Structured page parsing data
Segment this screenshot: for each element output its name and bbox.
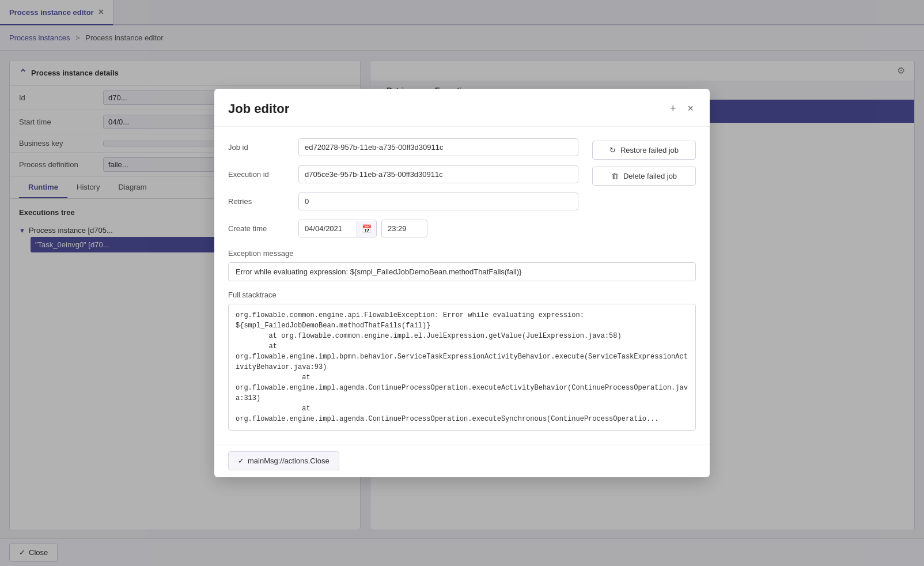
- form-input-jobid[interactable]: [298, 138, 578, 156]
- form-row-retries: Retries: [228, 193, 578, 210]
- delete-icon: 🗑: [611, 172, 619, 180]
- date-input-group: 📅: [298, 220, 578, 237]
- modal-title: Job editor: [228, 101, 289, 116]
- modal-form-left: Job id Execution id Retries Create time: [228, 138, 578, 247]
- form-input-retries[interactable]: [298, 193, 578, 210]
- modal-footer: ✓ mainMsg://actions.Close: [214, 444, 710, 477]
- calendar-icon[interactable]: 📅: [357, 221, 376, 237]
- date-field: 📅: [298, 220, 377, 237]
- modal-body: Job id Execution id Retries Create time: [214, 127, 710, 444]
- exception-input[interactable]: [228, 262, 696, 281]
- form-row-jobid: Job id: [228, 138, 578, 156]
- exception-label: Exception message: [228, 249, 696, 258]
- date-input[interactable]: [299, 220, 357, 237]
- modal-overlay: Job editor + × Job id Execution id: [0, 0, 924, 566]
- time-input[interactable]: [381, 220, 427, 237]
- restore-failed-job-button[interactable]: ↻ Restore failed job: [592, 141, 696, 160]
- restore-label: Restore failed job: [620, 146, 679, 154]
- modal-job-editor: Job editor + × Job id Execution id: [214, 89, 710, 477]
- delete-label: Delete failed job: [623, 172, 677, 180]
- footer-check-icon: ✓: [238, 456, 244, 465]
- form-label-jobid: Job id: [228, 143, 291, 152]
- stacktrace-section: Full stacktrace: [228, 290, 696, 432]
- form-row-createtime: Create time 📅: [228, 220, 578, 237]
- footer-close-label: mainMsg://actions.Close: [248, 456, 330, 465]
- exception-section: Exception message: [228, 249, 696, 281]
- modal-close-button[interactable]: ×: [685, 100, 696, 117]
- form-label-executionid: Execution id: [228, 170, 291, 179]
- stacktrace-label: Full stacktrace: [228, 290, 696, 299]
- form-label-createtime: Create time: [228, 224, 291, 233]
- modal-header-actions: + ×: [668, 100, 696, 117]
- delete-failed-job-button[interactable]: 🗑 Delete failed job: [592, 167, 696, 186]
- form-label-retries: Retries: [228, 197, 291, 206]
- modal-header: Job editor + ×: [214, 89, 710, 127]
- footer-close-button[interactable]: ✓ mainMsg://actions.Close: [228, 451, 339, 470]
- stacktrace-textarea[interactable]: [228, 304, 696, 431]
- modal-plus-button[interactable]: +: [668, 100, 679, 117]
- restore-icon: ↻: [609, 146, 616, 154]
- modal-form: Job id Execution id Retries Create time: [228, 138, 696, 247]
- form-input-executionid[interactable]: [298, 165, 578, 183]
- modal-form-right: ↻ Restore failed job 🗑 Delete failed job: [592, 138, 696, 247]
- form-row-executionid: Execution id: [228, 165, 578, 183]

THE PROBLEM: Your reply should consist of the data, transcribed exactly, and should hold no pictures.

SOLVED PROBLEM:
Segment this screenshot: for each element output its name and bbox.
- form-input-jobid[interactable]: [298, 138, 578, 156]
- form-row-retries: Retries: [228, 193, 578, 210]
- delete-icon: 🗑: [611, 172, 619, 180]
- date-input-group: 📅: [298, 220, 578, 237]
- modal-title: Job editor: [228, 101, 289, 116]
- modal-form-left: Job id Execution id Retries Create time: [228, 138, 578, 247]
- form-input-retries[interactable]: [298, 193, 578, 210]
- modal-footer: ✓ mainMsg://actions.Close: [214, 444, 710, 477]
- calendar-icon[interactable]: 📅: [357, 221, 376, 237]
- date-field: 📅: [298, 220, 377, 237]
- modal-body: Job id Execution id Retries Create time: [214, 127, 710, 444]
- exception-input[interactable]: [228, 262, 696, 281]
- form-row-jobid: Job id: [228, 138, 578, 156]
- exception-label: Exception message: [228, 249, 696, 258]
- date-input[interactable]: [299, 220, 357, 237]
- modal-overlay: Job editor + × Job id Execution id: [0, 0, 924, 566]
- time-input[interactable]: [381, 220, 427, 237]
- restore-failed-job-button[interactable]: ↻ Restore failed job: [592, 141, 696, 160]
- restore-label: Restore failed job: [620, 146, 679, 154]
- modal-job-editor: Job editor + × Job id Execution id: [214, 89, 710, 477]
- delete-label: Delete failed job: [623, 172, 677, 180]
- footer-check-icon: ✓: [238, 456, 244, 465]
- form-label-jobid: Job id: [228, 143, 291, 152]
- stacktrace-section: Full stacktrace: [228, 290, 696, 432]
- form-row-createtime: Create time 📅: [228, 220, 578, 237]
- footer-close-label: mainMsg://actions.Close: [248, 456, 330, 465]
- exception-section: Exception message: [228, 249, 696, 281]
- modal-close-button[interactable]: ×: [685, 100, 696, 117]
- form-label-executionid: Execution id: [228, 170, 291, 179]
- stacktrace-label: Full stacktrace: [228, 290, 696, 299]
- form-label-createtime: Create time: [228, 224, 291, 233]
- modal-header-actions: + ×: [668, 100, 696, 117]
- delete-failed-job-button[interactable]: 🗑 Delete failed job: [592, 167, 696, 186]
- form-label-retries: Retries: [228, 197, 291, 206]
- modal-header: Job editor + ×: [214, 89, 710, 127]
- footer-close-button[interactable]: ✓ mainMsg://actions.Close: [228, 451, 339, 470]
- stacktrace-textarea[interactable]: [228, 304, 696, 431]
- modal-plus-button[interactable]: +: [668, 100, 679, 117]
- restore-icon: ↻: [609, 146, 616, 154]
- modal-form: Job id Execution id Retries Create time: [228, 138, 696, 247]
- form-input-executionid[interactable]: [298, 165, 578, 183]
- modal-form-right: ↻ Restore failed job 🗑 Delete failed job: [592, 138, 696, 247]
- form-row-executionid: Execution id: [228, 165, 578, 183]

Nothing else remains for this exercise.